School budget axed by $400K

Tax rates will decrease for three sending districts

By:Vanessa S. Holt
   BORDENTOWN TOWNSHIP — The school board voted to accept a $400,000 budget cut recommended by representatives of the three sending districts to the Bordentown Regional School District.
   The $23.2 million general fund was rejected by voters last month by a margin of 39 votes.
   At a joint meeting on May 15, school board officials said the spending cuts mean the school tax rate will decrease between 2 and 2.5 cents in the district’s three sending communities. The cuts were made in a variety of accounts, including transportation, salaries and insurance.
   Bordentown Township Mayor Mark Roselli, Township Committeewoman Carol de Groot and Deputy Mayor George Chidley; Bordentown City Mayor Bill Collom and Deputy Mayor James Lynch; and Fieldsboro Borough Mayor Ed Tyler represented their respective municipalities at the joint session to negotiate possible changes to the budget.
   Both Bordentown City and Fieldsboro voters had approved the budget in the April 16 election.
   Superintendent John Polomano told officials at the gathering that he believed the idea of funding schools through property taxes is "inequitable" and "cannot continue" because of the burden it places on residents.
   However, he noted that it currently is the only way for schools to raise all of the money they need, particularly in light of the recent freeze in state aid.
   Mr. Polomano requested that the municipalities agree to keep the proposed school budget intact to enable the schools to keep their current programs.
   Mayor Roselli said he felt obligated to support his township’s decision to vote down the budget by suggesting several cuts.
   He requested between $450,000 to $500,000 in cuts and suggested that the board eliminate funds allocated for a new bus and several new administrative positions.
   "We think it can be done without affecting the programs," said Mayor Roselli.
   Mayor Tyler, representing the district’s smallest municipality, said he felt between $300,000 and $400,000 could be trimmed from the budget, but left the specific areas up to the school board.
   "You’re running the school," said Mayor Tyler.
   Mayor Collom, representing Bordentown City, which also approved the budget last month, said cuts would "gladly be accepted," but did not specify an amount.
   "You know best the areas which could be cut," he said. "I find it difficult to recommend an amount."
   The school board convened to a classroom for 30 minutes to discuss the proposed cuts and returned with a recommendation of $300,000 in adjustments.
   The proposal was rejected by Mayor Roselli and the six municipal representatives left the room to come up with a figure.
   Their suggestion, $400,000, was accepted by the school board after another private discussion.
   The six municipal officials voted unanimously to approve the suggested $400,000 cut, which in turn was accepted by the school board by a 5-3 vote, with one member abstaining.
   Pauline Glenn, representing Fieldsboro on the board, abstained because she had not been on the board during the development of the budget, said board secretary Peggy Ianoale.

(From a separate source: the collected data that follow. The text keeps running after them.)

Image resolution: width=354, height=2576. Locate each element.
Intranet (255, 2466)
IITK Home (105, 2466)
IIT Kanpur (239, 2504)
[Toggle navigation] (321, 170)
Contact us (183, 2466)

   Board member Dr. Gerald Nicholls said he voted against the cut, in part, because it could affect the surplus and because he felt the narrow defeat of the budget did not represent a clear majority of the people.
   "We cut $1.5 million from the budget before we took it to voters," said Joann Dansbury of Bordentown City, who also voted against the cut. "I don’t think we had a mandate; the city voted for it."

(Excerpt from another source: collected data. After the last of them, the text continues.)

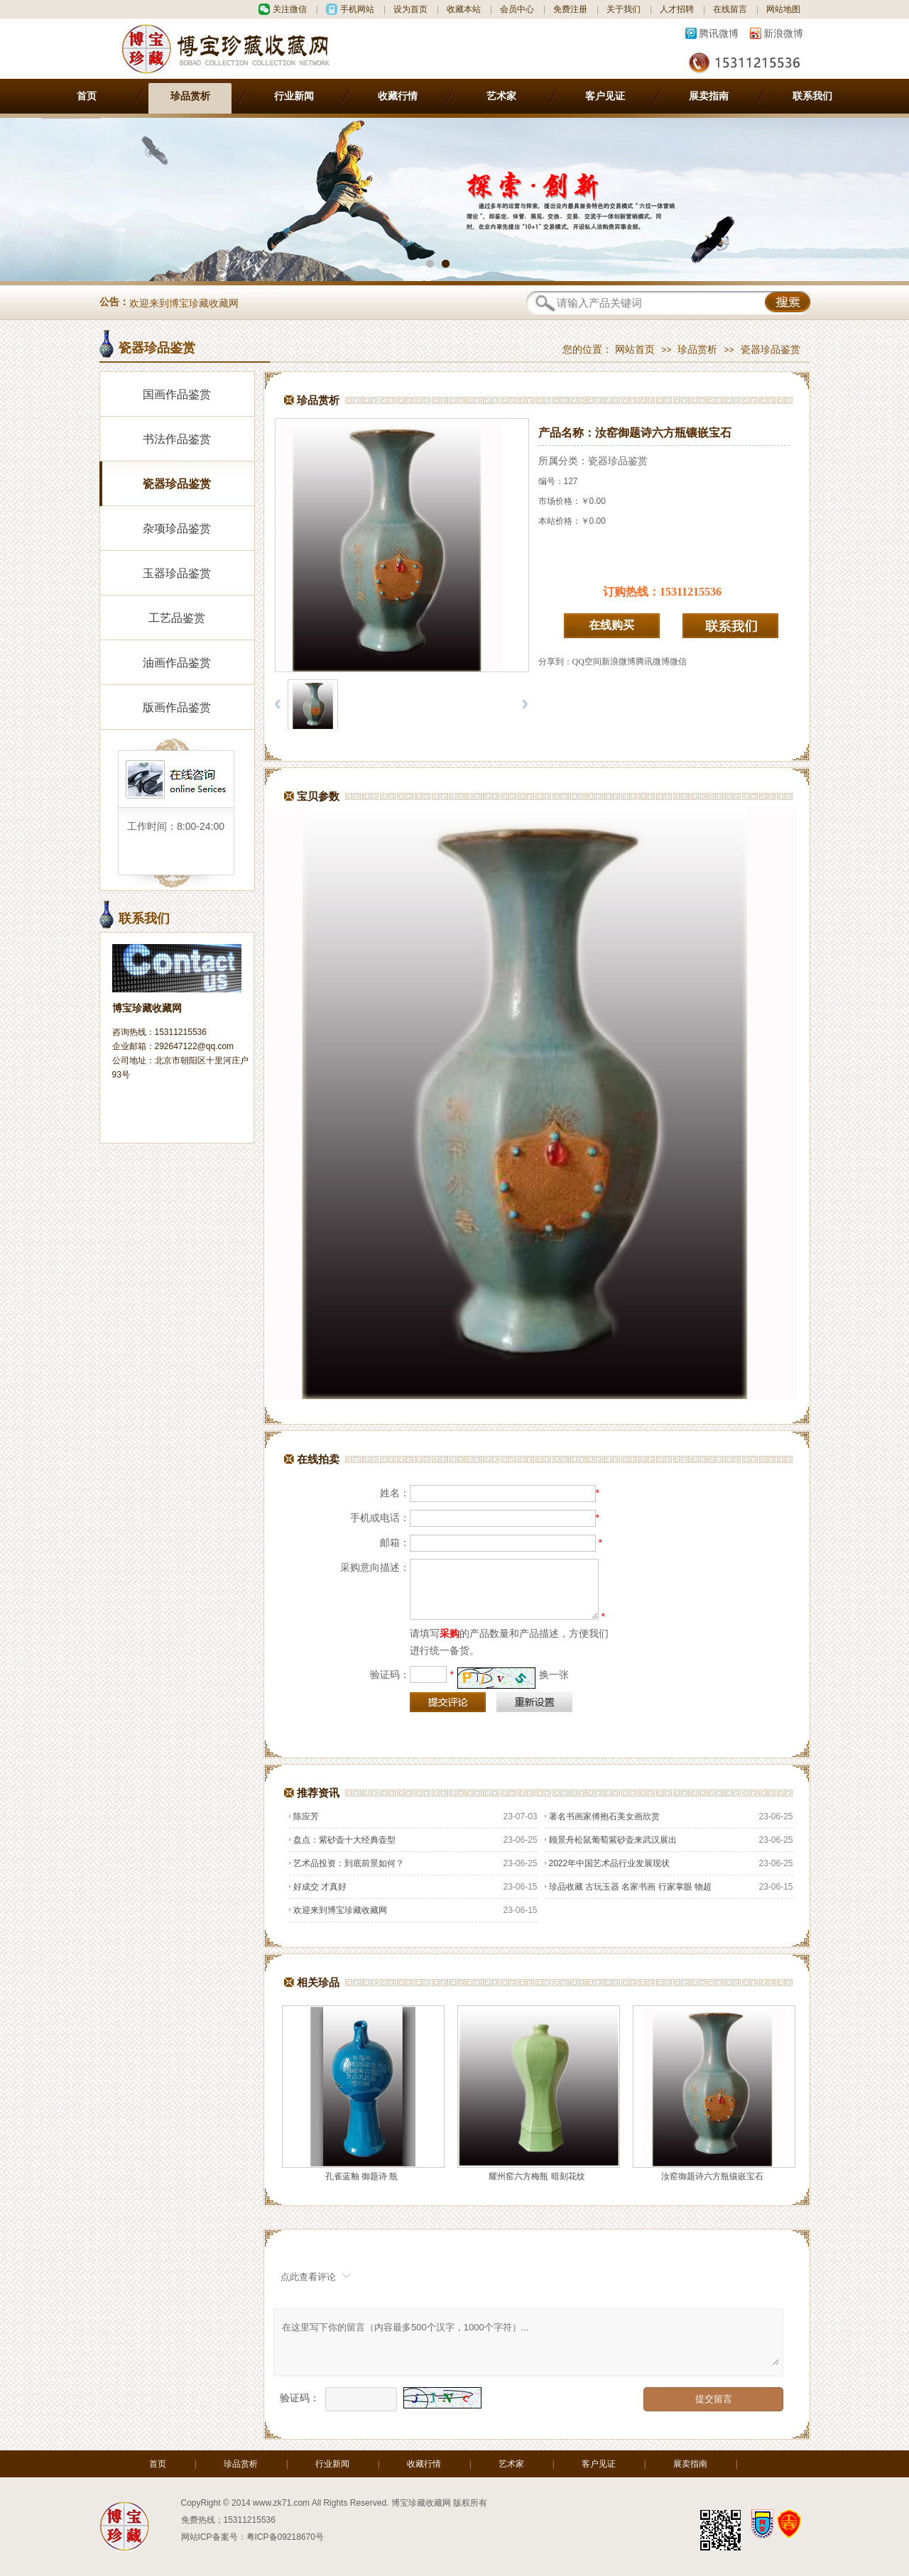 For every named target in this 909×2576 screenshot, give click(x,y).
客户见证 (605, 96)
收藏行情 (398, 96)
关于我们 (623, 9)
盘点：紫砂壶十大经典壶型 (342, 1840)
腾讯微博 (719, 33)
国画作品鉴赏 (177, 394)
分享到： (555, 662)
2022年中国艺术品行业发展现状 (607, 1863)
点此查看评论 (308, 2276)
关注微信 (290, 9)
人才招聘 (677, 9)
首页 (87, 96)
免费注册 (570, 9)
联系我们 (812, 96)
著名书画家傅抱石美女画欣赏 (602, 1816)
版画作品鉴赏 (177, 707)
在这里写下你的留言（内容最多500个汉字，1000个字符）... (530, 2342)
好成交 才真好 (318, 1887)
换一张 (554, 1674)
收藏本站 (464, 9)
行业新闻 (294, 96)
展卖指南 (709, 96)
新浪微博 (783, 33)
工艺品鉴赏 (176, 618)
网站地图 (783, 9)
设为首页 (410, 9)
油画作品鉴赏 (177, 663)
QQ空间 (587, 662)
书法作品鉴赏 (177, 439)
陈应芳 (304, 1816)
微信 (678, 662)
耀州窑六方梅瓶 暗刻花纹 (536, 2176)
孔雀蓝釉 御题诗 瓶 (361, 2176)
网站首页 (635, 349)
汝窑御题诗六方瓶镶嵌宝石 (712, 2176)
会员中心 (517, 9)
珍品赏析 (190, 96)
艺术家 (501, 96)
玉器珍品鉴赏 (177, 573)
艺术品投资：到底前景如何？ (346, 1863)
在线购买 (611, 625)
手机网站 (357, 9)
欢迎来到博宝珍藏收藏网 (184, 303)
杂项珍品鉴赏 (177, 528)
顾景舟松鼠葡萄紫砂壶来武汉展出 (611, 1840)
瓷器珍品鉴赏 (770, 349)
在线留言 (730, 9)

   "We didn’t get the public out to vote," said board member Christine Trogdon of Bordentown Township referring to low voter turnout in this year’s election. "We should have educated the voters more."
   The school board determined that $400,075 could be cut from the budget, resulting in cuts ranging from 2 cents to 2.5 in the proposed tax rate in the three municipalities.
   In Bordentown Township the tax rate dropped from a proposed $2.07 per $100 of assessed property value to $2.046, meaning that the owner of a home assessed at the township average, $132,133, will pay $2,703 in school taxes.
   In Bordentown City, the revised tax rate dropped from the proposed $2.07 to $2.045 per $100 of assessed property value. The owner of a home value at the city average, $101,361, will pay $2,072 in school taxes.
   In Fieldsboro, the tax rate will be $2.05, a two-cent drop from the originally proposed $2.07 tax rate. The owner of a home valued at the borough average, $86,628, will pay $1,775 in school taxes.
   Ms. Ianoale said several teaching salary lines in the budget were reduced because of retirement notices received after the budget was developed.
   The district also learned it would receive up to $47,000 through "e-rate" funding, federal funds which are available to schools and libraries for technology-related expenditures.
   The board decided also to cut two new transportation drivers and two new transportation aides, a total of $73,510, although they could be put back in the budget in September if additional special education students come into the district and drivers are needed.
   They would be funded from the district’s "very low surplus" if that happens, said Ms. Ianoale.
   Several cuts were made in health benefits and insurance because the school board received late notification that increases were not going to be as much as expected, said Ms. Ianoale.
   Two trailers the district had budgeted for, for additional office space, also were deemed unnecessary.
   The tax rate for school districts in the state must be struck by May 20.